START Input material
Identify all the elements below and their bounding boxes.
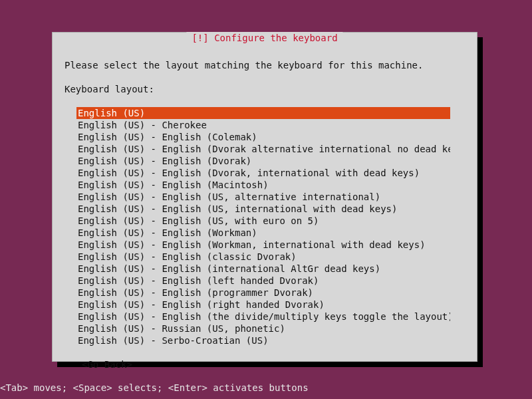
layout-option[interactable]: English (US) - English (Dvorak) xyxy=(76,155,450,167)
layout-option[interactable]: English (US) - English (right handed Dvo… xyxy=(76,299,450,311)
layout-option[interactable]: English (US) - Russian (US, phonetic) xyxy=(76,323,450,334)
layout-label: Keyboard layout: xyxy=(65,83,465,95)
layout-option[interactable]: English (US) - English (international Al… xyxy=(76,263,450,275)
layout-option[interactable]: English (US) - English (the divide/multi… xyxy=(76,311,450,323)
layout-option[interactable]: English (US) - English (Workman) xyxy=(76,227,450,239)
dialog-content: Please select the layout matching the ke… xyxy=(53,38,477,370)
layout-option[interactable]: English (US) - English (US, alternative … xyxy=(76,191,450,203)
layout-list[interactable]: English (US)English (US) - CherokeeEngli… xyxy=(76,107,450,346)
layout-option[interactable]: English (US) - English (Workman, interna… xyxy=(76,239,450,251)
layout-option[interactable]: English (US) - English (US, with euro on… xyxy=(76,215,450,227)
layout-option[interactable]: English (US) - English (Dvorak alternati… xyxy=(76,143,450,155)
go-back-button[interactable]: <Go Back> xyxy=(82,358,132,370)
layout-option[interactable]: English (US) - English (classic Dvorak) xyxy=(76,251,450,263)
layout-option[interactable]: English (US) - English (Dvorak, internat… xyxy=(76,167,450,179)
hint-bar: <Tab> moves; <Space> selects; <Enter> ac… xyxy=(0,382,309,394)
layout-option[interactable]: English (US) - Cherokee xyxy=(76,119,450,131)
layout-option[interactable]: English (US) - English (left handed Dvor… xyxy=(76,275,450,287)
layout-option[interactable]: English (US) - English (Macintosh) xyxy=(76,179,450,191)
layout-option[interactable]: English (US) xyxy=(76,107,450,119)
dialog-title: [!] Configure the keyboard xyxy=(186,32,342,44)
layout-option[interactable]: English (US) - English (programmer Dvora… xyxy=(76,287,450,299)
layout-option[interactable]: English (US) - English (Colemak) xyxy=(76,131,450,143)
layout-option[interactable]: English (US) - Serbo-Croatian (US) xyxy=(76,334,450,346)
dialog-box: [!] Configure the keyboard Please select… xyxy=(52,32,477,362)
layout-option[interactable]: English (US) - English (US, internationa… xyxy=(76,203,450,215)
instruction-text: Please select the layout matching the ke… xyxy=(65,59,465,71)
END Input material
*Exercise prompt*:
Nothing in the records should be changed in the copy, but the pictures must be left out.

*Output*:
Identify all the elements below and their bounding boxes.
layout-option[interactable]: English (US) - English (Dvorak) xyxy=(76,155,450,167)
layout-option[interactable]: English (US) - English (right handed Dvo… xyxy=(76,299,450,311)
layout-option[interactable]: English (US) - Russian (US, phonetic) xyxy=(76,323,450,334)
layout-label: Keyboard layout: xyxy=(65,83,465,95)
layout-option[interactable]: English (US) - English (international Al… xyxy=(76,263,450,275)
layout-option[interactable]: English (US) - English (the divide/multi… xyxy=(76,311,450,323)
layout-option[interactable]: English (US) - English (Workman) xyxy=(76,227,450,239)
dialog-content: Please select the layout matching the ke… xyxy=(53,38,477,370)
layout-option[interactable]: English (US) - English (US, alternative … xyxy=(76,191,450,203)
layout-list[interactable]: English (US)English (US) - CherokeeEngli… xyxy=(76,107,450,346)
layout-option[interactable]: English (US) - English (Workman, interna… xyxy=(76,239,450,251)
layout-option[interactable]: English (US) - English (US, with euro on… xyxy=(76,215,450,227)
layout-option[interactable]: English (US) - English (Dvorak alternati… xyxy=(76,143,450,155)
go-back-button[interactable]: <Go Back> xyxy=(82,358,132,370)
layout-option[interactable]: English (US) - English (classic Dvorak) xyxy=(76,251,450,263)
layout-option[interactable]: English (US) - English (Dvorak, internat… xyxy=(76,167,450,179)
hint-bar: <Tab> moves; <Space> selects; <Enter> ac… xyxy=(0,382,309,394)
layout-option[interactable]: English (US) - Cherokee xyxy=(76,119,450,131)
layout-option[interactable]: English (US) - English (left handed Dvor… xyxy=(76,275,450,287)
layout-option[interactable]: English (US) - English (Macintosh) xyxy=(76,179,450,191)
layout-option[interactable]: English (US) xyxy=(76,107,450,119)
dialog-title: [!] Configure the keyboard xyxy=(186,32,342,44)
layout-option[interactable]: English (US) - English (programmer Dvora… xyxy=(76,287,450,299)
layout-option[interactable]: English (US) - English (Colemak) xyxy=(76,131,450,143)
layout-option[interactable]: English (US) - Serbo-Croatian (US) xyxy=(76,334,450,346)
dialog-box: [!] Configure the keyboard Please select… xyxy=(52,32,477,362)
layout-option[interactable]: English (US) - English (US, internationa… xyxy=(76,203,450,215)
instruction-text: Please select the layout matching the ke… xyxy=(65,59,465,71)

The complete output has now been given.